Studying information gathered on any subject is of inherit interest to all of mankind. The problem lies when subjects are identified and prosecuted for such studies. This is the concept of the double blind experimental process. Neither the subject nor the experimenter should know who each other are, as that can corrupt the scientific value of the experiment. The ethical concept is to protect both parties, much like client/lawyer privilege but also to prevent snake-oil experiments that corrupt the very foundations of science itself. That the researchers let IP addresses flow into the database is contrary to the process, and next it very well might be a cancer drug that kills people. The problem in this case is that the very experiment also risked the lives of possibly thousands of innocent people, dissidents of corrupt governments, whistle blowers of the US government, even mundane people. Perhaps a Saudi Arabian official was messaging his gay lover, that could now be used as leverage by the US government. This is corruption of the very principles of the US, but que sara, sara. So yes CMU should be held accountable, not for the experiment, but the leak of information and failure to notify TOR of the exploit. And I would expect the same of Peking University as knowledge should be a global cooperative.

Whatever (profile) says:

Exit nodes

TOR will always face problems because there is always an identifiable exit point. Those who maintain the exit points are taking substantial legal risks in allowing people to use their internet connection.

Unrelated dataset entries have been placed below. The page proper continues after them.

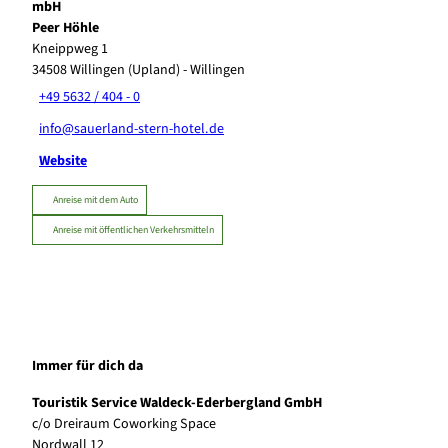
mbH
Peer Höhle
Kneippweg 1
34508
Willingen (Upland)
- Willingen
+49 5632 / 404 - 0
info@sauerland-stern-hotel.de
Website
Anreise mit dem Auto
Anreise mit öffentlichen Verkehrsmitteln
Immer für dich da
Touristik Service Waldeck-Ederbergland GmbH
c/o Dreiraum Coworking Space
Nordwall 12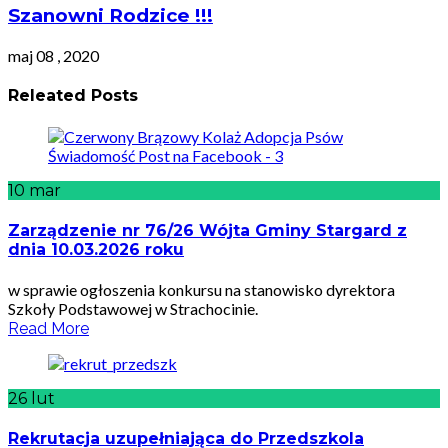
Szanowni Rodzice !!!
maj 08 , 2020
Releated Posts
10
mar
Zarządzenie nr 76/26 Wójta Gminy Stargard z
dnia 10.03.2026 roku
w sprawie ogłoszenia konkursu na stanowisko dyrektora
Szkoły Podstawowej w Strachocinie.
Read More
26
lut
Rekrutacja uzupełniająca do Przedszkola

Remember: https://www.techdirt.com/articles/20140701/18013327753/tor-nodes-declared-illegal-austria.shtml

It is not unreasonable that wholesale adoption of TOR would lead to more of this type of prosection. When people become scared to operate exit nodes, then the whole system collapses.

Anonymous Coward says:

Re: Exit nodes

TOR will always face problems because there is always an identifiable exit point.

Not when accessing .onion addresses.

Those who maintain the exit points are taking substantial legal risks in allowing people to use their internet connection.

The general advice these days is to avoid running exit nodes on a home connection.

Mark Wing (user link) says:

The FBI’s inept sophistry speaks volumes. There’s the answer: all that taxpayer money spent hacking into a computer system, compromising the security of possibly millions, to catch a few drug dealers in the last throes of the biggest epic fail in our lifetime: the war on drugs–unwinnable but infinitely fund-able.

I wonder what they tell themselves all that money bought them, other than the right to claim that amount in next year’s budget.